Apollo Magazine

A new home for post-war Italian art

Nancy Olnick and Giorgio Spanu talk about sharing their collection at their new art space, Magazzino

Stracci Italiani (2007), Michelangelo Pistoletto

Stracci Italiani (2007), Michelangelo Pistoletto

Let me make this clear,’ says Giorgio Spanu, ‘our first mission is teaching, teaching and more teaching.’  Spanu’s wife, Nancy Olnick, continues, ‘We’re more interested in giving than owning.’ Spanu bats the conversation back, ‘As we learn about art we educate ourselves, then it’s a pleasure to share, to educate others.’ Olnick again: ‘Magazzino will be free, we shall use any donations to bring art to inner cities.’

Such repartee has been a feature of the sunny afternoon that I have spent with the couple around the dining table in their hilltop home. From its glass-encased living space, the 360-degree views encompass the still-leafless wood, spring flowers amid vestiges of winter snow, and sweeping views across the Hudson Valley.
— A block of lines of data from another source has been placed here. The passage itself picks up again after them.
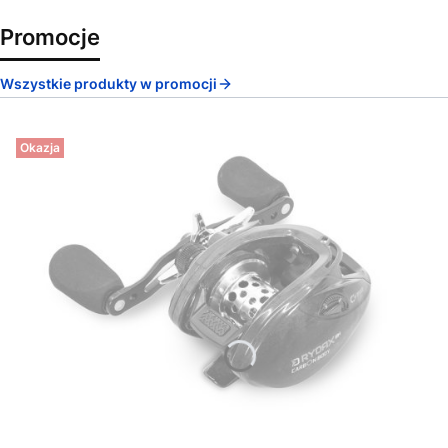
Promocje
Wszystkie produkty w promocji
Okazja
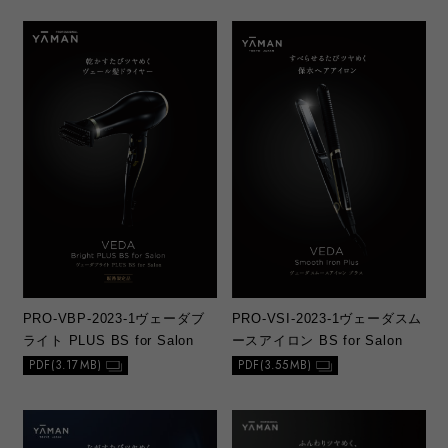
PRO-VBP-2023-1
ヴェーダブ
PRO-VSI-2023-1
ヴェーダスム
ライト PLUS BS for Salon
ースアイロン BS for Salon
PDF(3.17MB)
PDF(3.55MB)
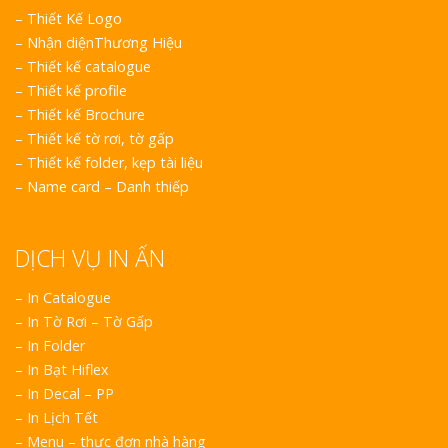
–
Thiết Kế Logo
–
Nhận diệnThương Hiệu
–
Thiết kế catalogue
–
Thiết kế profile
–
Thiết kế Brochure
–
Thiết kế tờ rơi, tờ gấp
–
Thiết kế folder, kẹp tài liệu
–
Name card – Danh thiếp
DỊCH VỤ IN ẤN
– In Catalogue
– In Tờ Rơi – Tờ Gấp
– In Folder
– In Bạt Hiflex
– In Decal – PP
– In Lịch Tết
– Menu – thực đơn nhà hàng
Conversation about their two collections of Italian art has stayed more or less on track. They have talked about their encounter with 20th-century Murano glass – of which they have assembled and published some 500 pieces – and they have explained their more recent commitment to the Arte Povera movement. Works from their post-war and contemporary Italian holdings, including many Arte Povera pieces, will go on public view from 28 June in their private exhibition space Magazzino Italian Art, a converted dairy distribution building at nearby Cold Spring in New York state.

The Olnick Spanu house in the Hudson Valley, New York, designed by Alberto Campo Baeza and constructed in 2008. Photo: Javier Callejas

Olnick and Spanu operate as one. They are contagiously enthusiastic about their art collecting and their wider mission. They don’t just play verbal shuttlecock; they  frequently finish each other’s sentences. Spanu again: ‘Magazzino is not a foundation, not a not-for-profit; we fund it.’ Olnick: ‘With public arts support being cut so much, anything that can help with arts education is paramount to us.’ Often, they talk about their artistic discoveries simultaneously so it can be difficult to grasp one anecdote in full without missing a key moment in another. They have an urgency to get on, to do more. Yet they are meticulous about every detail of their collecting, research and publications.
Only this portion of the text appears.